La naissance de son premier fils reste un souvenir à part. « Je suis revenu de l’armée en septembre 1954 après avoir passé un mois en Algérie. On s’est mariés en 55 et j’ai été rappelé en 1956, le 17 avril, et Claude est né le 5 juin. Je n’étais pas là. Je suis venu par la suite en permission pendant 15 jours. Je suis rentré définitivement d’Algérie le 29 octobre. J’étais au bureau du capitaine ; je n’ai pas combattu, ni crapahuté ».

Il avait dix ans lors de la seconde guerre mondiale. « À l’époque, j’allais à l’école à Saint-Amand. Quatre kilomètres à pied matin et soir. Les Allemands s’exerçaient au tir au Puy Jourdain. On nous faisait évacuer soit au Guittion, soit à la Roche-Bordron. Je crois que nous réalisions à peine ce qui se passait ». Les obus retrouvés à proximité étaient les témoins de cette période. Joseph se souvient également du tournage du film ‘La ferme du pendu’(1945) avec Bourvil, sur les Châtelliers. « Les paysans de l’Angebaudière à côté avaient prêté les bœufs ».

« Je suis quelqu’un de très simple. Je ne cherche pas les honneurs ».  Le sage apprécie son bonheur. « Nous sommes tous les deux en bonne santé ; ma femme a un an de plus que moi ; quoi demander de mieux ? Tant qu’on a la santé, ça ne fait pas peur de vieillir ». Il est attentif à l’actualité. « La guerre est à notre porte ; il faut rester vigilant ». Il a le sentiment d’une vie bien remplie. « C’est sûr ».

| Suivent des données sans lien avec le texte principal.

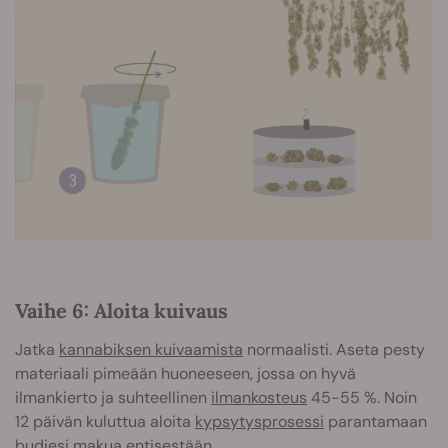
Vaihe 6: Aloita kuivaus
Jatka
kannabiksen kuivaamista
normaalisti. Aseta pesty
materiaali pimeään huoneeseen, jossa on hyvä
ilmankierto ja suhteellinen
ilmankosteus
45-55 %. Noin
12 päivän kuluttua aloita
kypsytysprosessi
parantamaan
budiesi makua entisestään.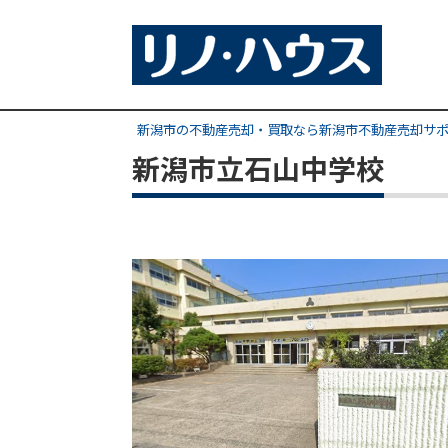
新潟市の不動産売却・買取なら新潟市不動産売却サ
新潟市立石山中学校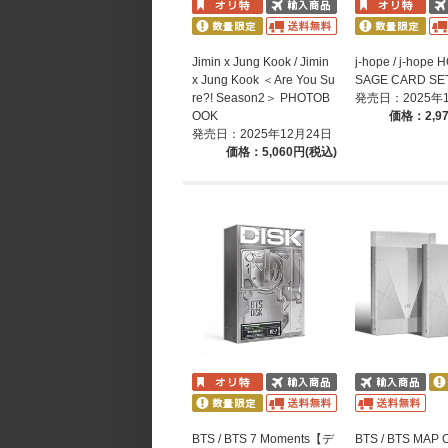
Jimin x Jung Kook / Jimin
j-hope / j-hope
x Jung Kook ＜Are You Su
SAGE CARD SE
re?! Season2＞ PHOTOB
発売日：2025年
OOK
価格：2,9
発売日：2025年12月24日
価格：5,060円(税込)
BTS / BTS 7 Moments【デ
BTS / BTS MAP 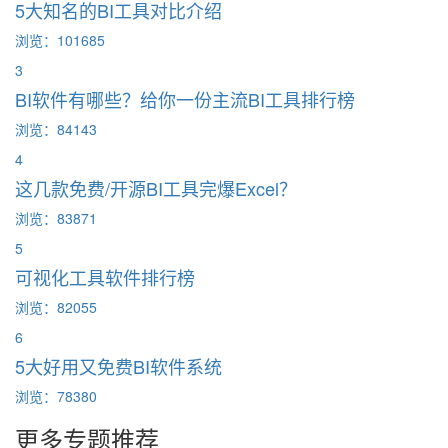
5大知名的BI工具对比介绍
浏览：101685
3
BI软件有哪些？给你一份主流BI工具排行榜
浏览：84143
4
这几款免费/开源BI工具完爆Excel？
浏览：83871
5
可视化工具软件排行榜
浏览：82055
6
5大好用又免费BI软件系统
浏览：78380
更多专题推荐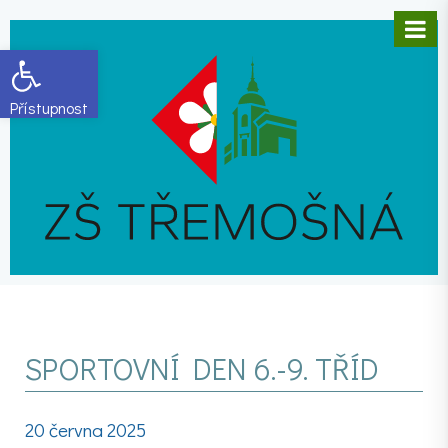
Open toolbar
SPORTOVNÍ DEN 6.-9. TŘÍD
20 června 2025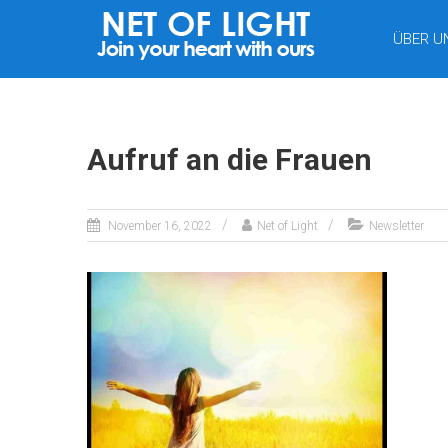
LICHTNETZ
ÜBER U
Aufruf an die Frauen
November 16, 2022
Net of Light
Newsletter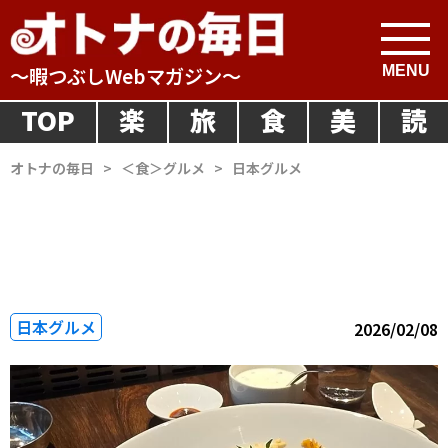
～暇つぶしWebマガジン～
TOP
楽
旅
食
美
読
オトナの毎日
>
＜食＞グルメ
>
日本グルメ
日本グルメ
2026/02/08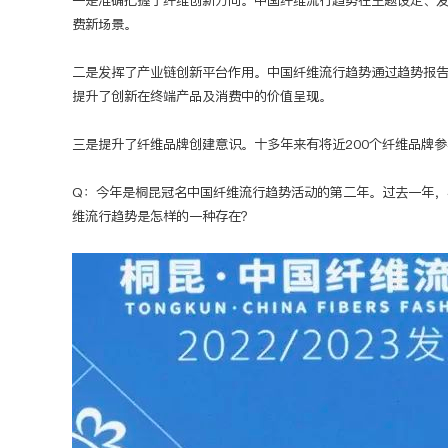
一是准确把握了纤维创新方向。中国纤维流行趋势在主题设定、
费新场景。
二是发挥了产业链创新平台作用。中国纤维流行趋势通过趋势报
提升了创新在终端产品及消费中的价值呈现。
三是提升了纤维品牌创建意识。十多年来有将近200个纤维品牌
Q：今年是桐昆冠名中国纤维流行趋势活动的第二年。过去一年，
维流行趋势是怎样的一种存在？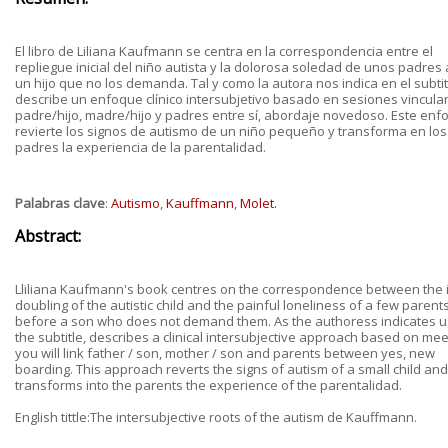
El libro de Liliana Kaufmann se centra en la correspondencia entre el
repliegue inicial del niño autista y la dolorosa soledad de unos padres
un hijo que no los demanda. Tal y como la autora nos indica en el subtit
describe un enfoque clínico intersubjetivo basado en sesiones vincula
padre/hijo, madre/hijo y padres entre sí, abordaje novedoso. Este enf
revierte los signos de autismo de un niño pequeño y transforma en los
padres la experiencia de la parentalidad.
Palabras clave
:
Autismo
,
Kauffmann
,
Molet.
Abstract:
Lliliana Kaufmann's book centres on the correspondence between the in
doubling of the autistic child and the painful loneliness of a few parent
before a son who does not demand them. As the authoress indicates u
the subtitle, describes a clinical intersubjective approach based on mee
you will link father / son, mother / son and parents between yes, new
boarding. This approach reverts the signs of autism of a small child and
transforms into the parents the experience of the parentalidad.
English tittle:The intersubjective roots of the autism de Kauffmann.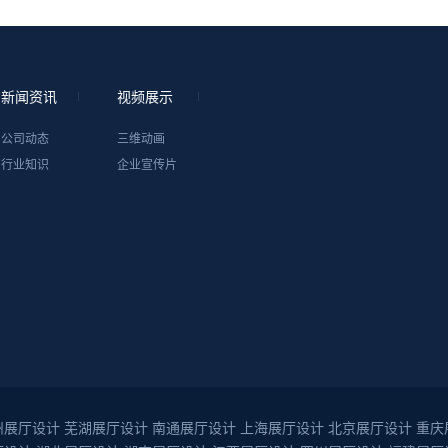
新闻资讯
视频展示
公司动态
三维动画
行业知识
企业宣传片
州展厅设计
芜湖展厅设计
南通展厅设计
上海展厅设计
北京展厅设计
重庆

Ses petits-enfants sont éparpillés comme il dit. « Ils font leur vie. Je ne suis pas toujours d’accord avec eux, mais je ne leur dis pas. Ça ne m’empêche pas de les aimer. Je corresponds avec eux par internet. J’ai une petite fille en Australie ; une autre qui est revenue en France après avoir passé cinq au Mexique. C’est là que tu vois l’évolution entre les générations. Moi, la terre m’a collé ici ».

Il contemple la grande roue installée pendant quelques semaines sur la Butte toute proche. « Tout ce qui va dans le sens de la convivialité me plaît beaucoup ». Joseph a l’œil et le verbe rieurs, tout en faisant l’éloge de la simplicité.